What should you give music lovers on your holiday shopping list?
Good luck trying to gift someone concert tickets; ticket services can be confounding. There are always gift cards to a streaming service or record store. And there are books about music.
Even if you don’t know the recipient’s Spotify Wrapped list, we have some music book recommendations from Taylor to Tupac, including a few of local interest.
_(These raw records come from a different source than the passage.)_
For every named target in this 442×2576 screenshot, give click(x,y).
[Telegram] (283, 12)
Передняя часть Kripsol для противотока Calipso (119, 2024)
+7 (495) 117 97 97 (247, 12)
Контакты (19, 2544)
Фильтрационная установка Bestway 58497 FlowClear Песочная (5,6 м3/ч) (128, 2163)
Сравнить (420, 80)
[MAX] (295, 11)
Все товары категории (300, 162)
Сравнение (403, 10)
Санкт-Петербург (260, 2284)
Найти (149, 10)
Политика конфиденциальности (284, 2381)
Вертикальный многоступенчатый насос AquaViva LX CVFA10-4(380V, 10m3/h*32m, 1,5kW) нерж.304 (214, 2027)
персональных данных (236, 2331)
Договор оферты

“Taylor Swift: Album by Album” by Kase Wickham, Joanna Weiss, Moira McAvoy (Motorbooks, $30). Hardly a month goes by without a new book about the world’s biggest music star, but this one may rank as the most fun and fan-friendly. Three girl-moms who are professional writers collaborated on an album-by-album recap (including the Taylor’s Version discs), teeming with facts, opinions, gossip, thoughtful discussions and 175 photos. Sample commentary: “Contemporary Taylor thinks fame is a prison. But at that point, in 2021, I think she had this platonic-ideal level of fame she’d always wanted: I’m in the cultural zeitgeist.”
“Waiting on the Moon” by Peter Wolf (Little Brown, $30). Best known as the lead singer of Boston’s underrated greasy R&B group, the J. Geils Band, Wolf is a captivating storyteller who has crossed paths with dozens of boldface names in music and movies — from the time he sat next to Marilyn Monroe in a New York movie theater at age 10 to recording with Aretha Franklin. He roomed with David Lynch in their college days, befriended Van Morrison and romanced Faye Dunaway (she pursued him and they married). A memoir that’s hard to put down because you keep saying “Really?”
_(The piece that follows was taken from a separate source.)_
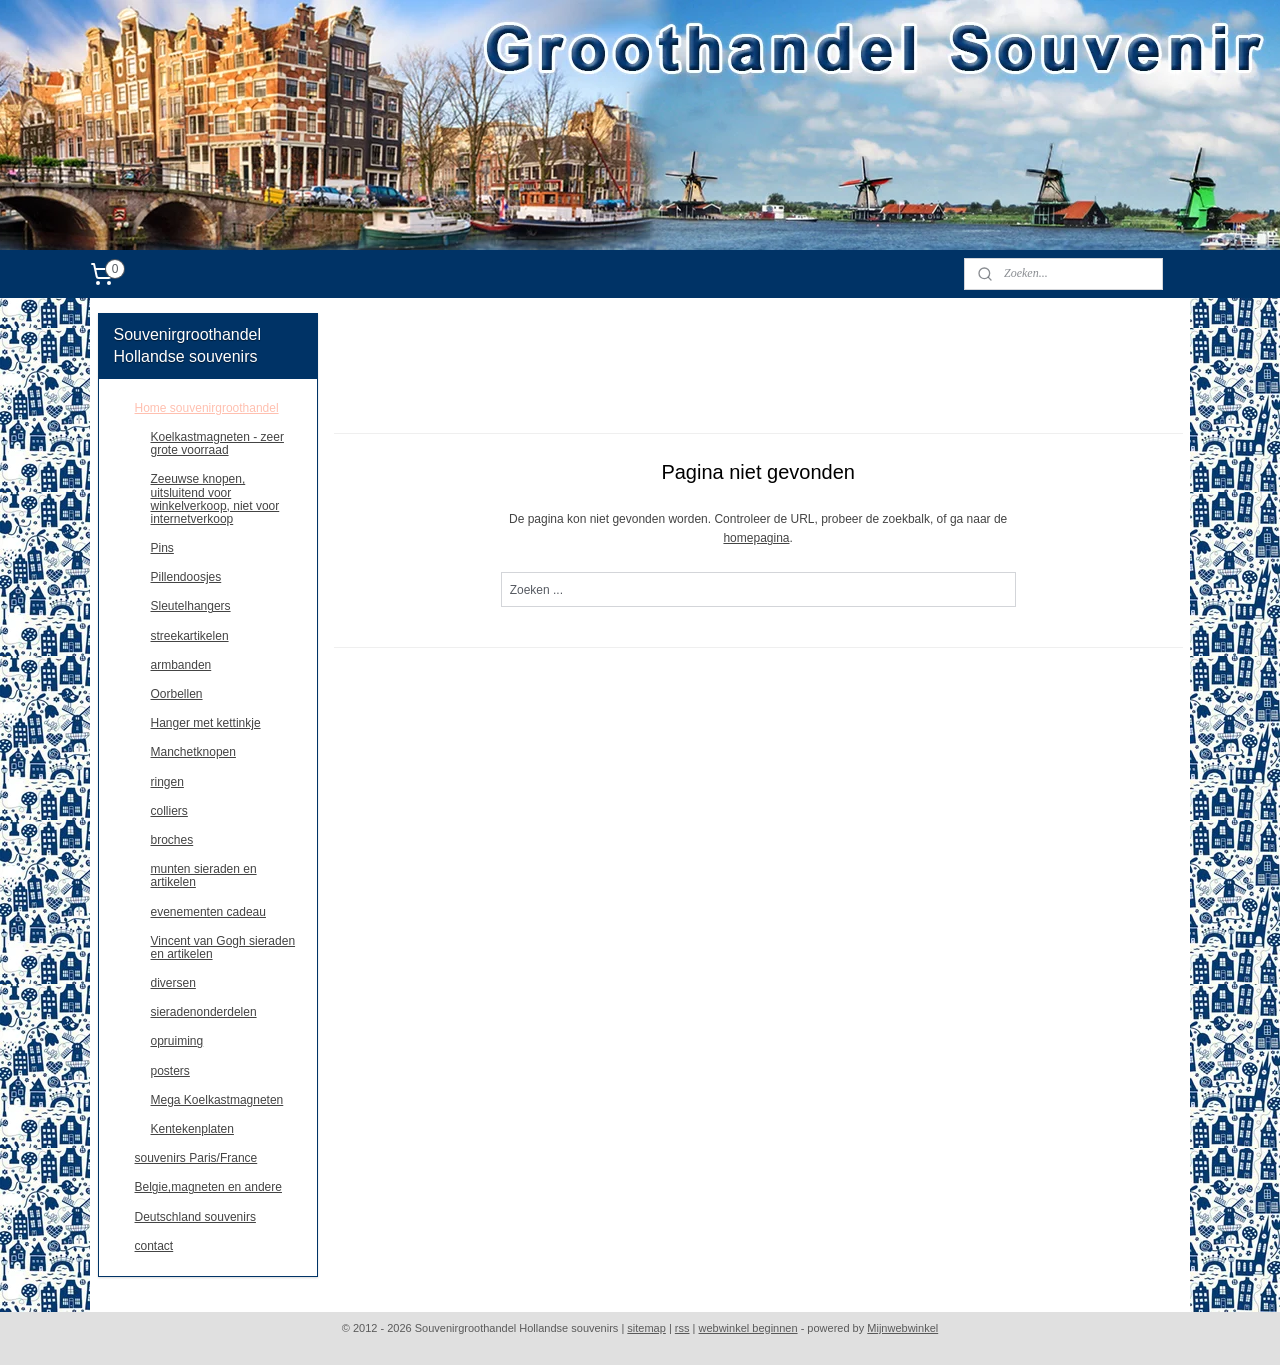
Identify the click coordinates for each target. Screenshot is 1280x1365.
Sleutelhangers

“Heart Life Music” by Kenny Chesney (William Morrow, $32.50). This memoir by country music’s stadium king is a lot like his music — at turns fun-loving and sincere without being overly personal or reflective. If you were hoping for a big reveal about his short marriage to Renée Zellweger, well, he offers brief, superficial publicist-like spin. He’s married to his music and the job. We learn about his small-town childhood, his mom giving birth to him as a high school senior, the sports-loving dad who coached him up and how he developed his love for the ocean. Fans will come away thinking Chesney is a super nice guy, a careerist whose band, crew and staff have become his family and his life.
“Only God Can Judge Me: The Many Lives of Tupac Shakur” by Jeff Pearlman (Mariner, $32.50). Known as a sportswriter, bestselling author Pearlman conducted 652 interviews, including with the subject’s high school girlfriend and California crack dealers, to paint this portrait of the sainted hip-hop star who was shot and killed at age 25 in 1996. Pearlman portrays Tupac as a contradiction, a sensitive, poetry-loving student who projected a gangsta rap image while he was devoted to his crack-addicted, Black Panther mother. Pearlman’s storytelling skills combined with his dogged reporting (he even tracked down the baby in the single “Brenda’s Got a Baby” about a 12-year-old Brooklyn girl who tossed her newborn down a garbage chute) make this a compelling and captivating read.
“Alternative for the Masses” by Greg Prato (Motorbooks, $29.99). This oral history of 1990s alt-rock pulls from important players including Frank Black, Mike Watt, Tanya Donelly, Corey Glover, Evan Dando, Gavin Rossdale, Matt Pinfield, Butch Vig and the Twin Cities own Bob Mould and Lori Barbero. Chapters discuss MTV, Nirvana, producers, drugs, Lollapalooza, catchphrases and other topics. Barbero: “I think people started admiring different kind of folks that weren’t ever in the limelight before. They had a hole in their jeans and they had uncombed hair and they didn’t shave all the time. ... So people started realizing you could just do what you want to do — you can have more of a musical and spiritual freedom.”